José Abrão
Goiânia – A publicitária Anna Flávia de Castro é mais conhecida agora por outro nome: Maria Malasangre. A DJ goianiense volta à terrinha para tocar um set nesta sexta-feira (21/2) no Shiva Alt Bar, em Goiânia, após se tornar uma cidadã do mundo. Desde 2011, morou em São Paulo, Buenos Aires e diversos países latino-americanos antes de ir para Barcelona, na Espanha, e, mais recentemente, se instalar no Marrocos, onde fundou a primeira escola feminina de DJs do país.
A história começou na época em que ela cursava Design de Moda na Universidade Federal de Goiás (UFG) e decidiu fazer um curso na Argentina enquanto a faculdade estava em greve. “Nunca tinha morado em outra cidade. Nunca tinha morado em outro país. Era realmente muito goiana, tinha 20 anos, era ingênua e sem muito conhecimento do mundo lá fora. Aí vou para Buenos Aires para fazer esse curso, fico lá seis meses, e acabaram se transformando em sete anos”, conta.

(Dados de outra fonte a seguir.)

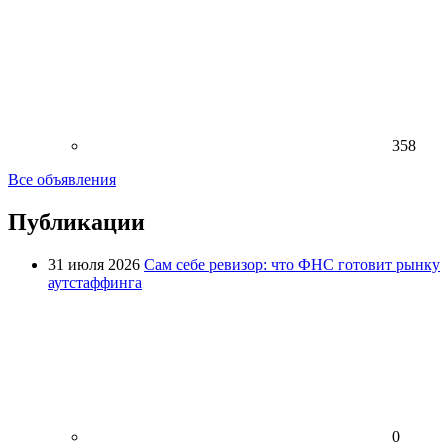
358
Все объявления
Публикации
31 июля 2026
Сам себе ревизор: что ФНС готовит рынку
аутстаффинга
0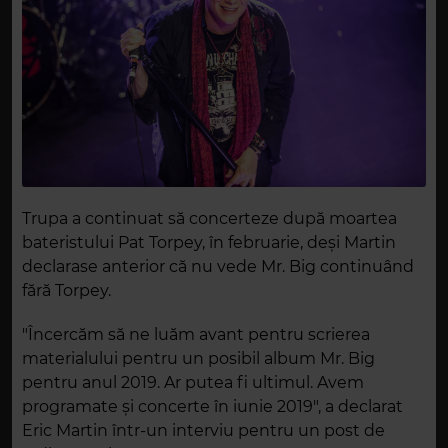
Trupa a continuat să concerteze după moartea
bateristului Pat Torpey, în februarie, deși Martin
declarase anterior că nu vede Mr. Big continuând
fără Torpey.
"Încercăm să ne luăm avant pentru scrierea
materialului pentru un posibil album Mr. Big
pentru anul 2019. Ar putea fi ultimul. Avem
programate și concerte în iunie 2019", a declarat
Eric Martin într-un interviu pentru un post de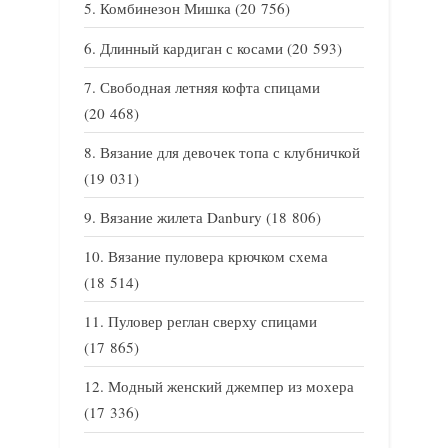
Комбинезон Мишка
(20 756)
Длинный кардиган с косами
(20 593)
Свободная летняя кофта спицами
(20 468)
Вязание для девочек топа с клубничкой
(19 031)
Вязание жилета Danbury
(18 806)
Вязание пуловера крючком схема
(18 514)
Пуловер реглан сверху спицами
(17 865)
Модный женский джемпер из мохера
(17 336)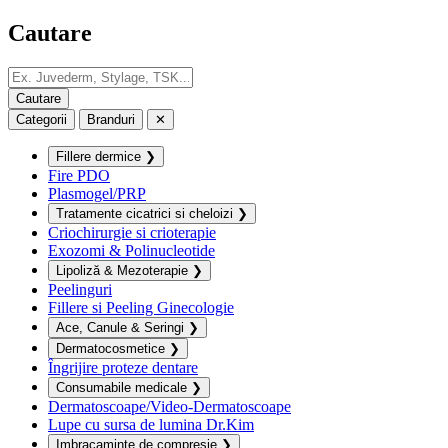
Cautare
Categorii
Branduri
✕
Fillere dermice
❯
Fire PDO
Plasmogel/PRP
Tratamente cicatrici si cheloizi
❯
Criochirurgie si crioterapie
Exozomi & Polinucleotide
Lipoliză & Mezoterapie
❯
Peelinguri
Fillere si Peeling Ginecologie
Ace, Canule & Seringi
❯
Dermatocosmetice
❯
Îngrijire proteze dentare
Consumabile medicale
❯
Dermatoscoape/Video-Dermatoscoape
Lupe cu sursa de lumina Dr.Kim
Imbracaminte de compresie
❯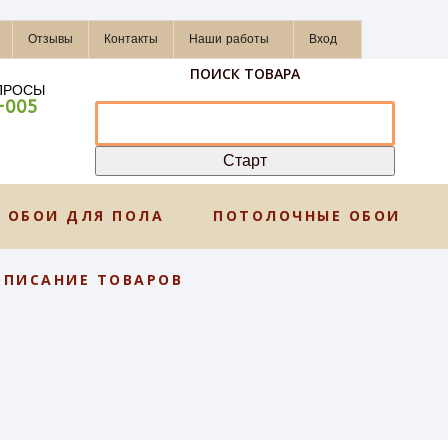
Отзывы
Контакты
Наши работы
Вход
ПОИСК ТОВАРА
ПРОСЫ
-005
ОБОИ ДЛЯ ПОЛА
ПОТОЛОЧНЫЕ ОБОИ
ОПИСАНИЕ ТОВАРОВ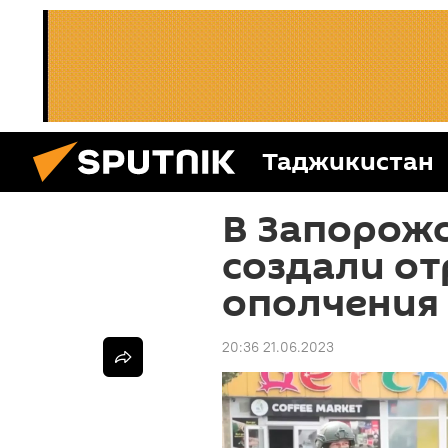
Таджикистан
В Запорож
создали о
ополчения 
20:36 21.06.2023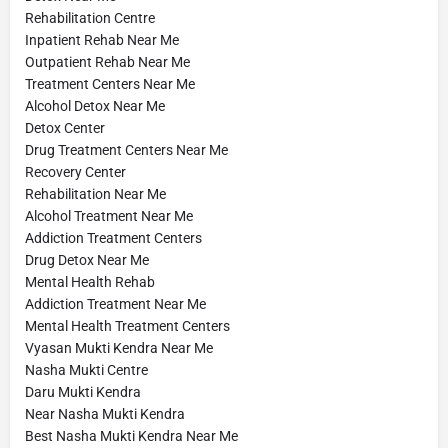
Rehabilitation Centre
Inpatient Rehab Near Me
Outpatient Rehab Near Me
Treatment Centers Near Me
Alcohol Detox Near Me
Detox Center
Drug Treatment Centers Near Me
Recovery Center
Rehabilitation Near Me
Alcohol Treatment Near Me
Addiction Treatment Centers
Drug Detox Near Me
Mental Health Rehab
Addiction Treatment Near Me
Mental Health Treatment Centers
Vyasan Mukti Kendra Near Me
Nasha Mukti Centre
Daru Mukti Kendra
Near Nasha Mukti Kendra
Best Nasha Mukti Kendra Near Me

Por lá, começou a trabalhar em albergues, bares, como fotógrafa em baladas e em tours com turistas enquanto fazia o curso. Ao longo dos anos, morou em 11 casas, sempre dividindo com outras pessoas. “Comecei a ter um contato muito grande com pessoas de outros países da América Latina, coisa que em Goiânia eu não tinha. Pessoas do Equador, do Chile, do México, da República Dominicana, enfim, isso começou a me abrir a cabeça para ritmos musicais, para comidas, coisas que eu não sacava. E agora, quando olho para trás, vejo que isso foi muito importante para o lugar em que me encontrei na música hoje em dia”, avalia.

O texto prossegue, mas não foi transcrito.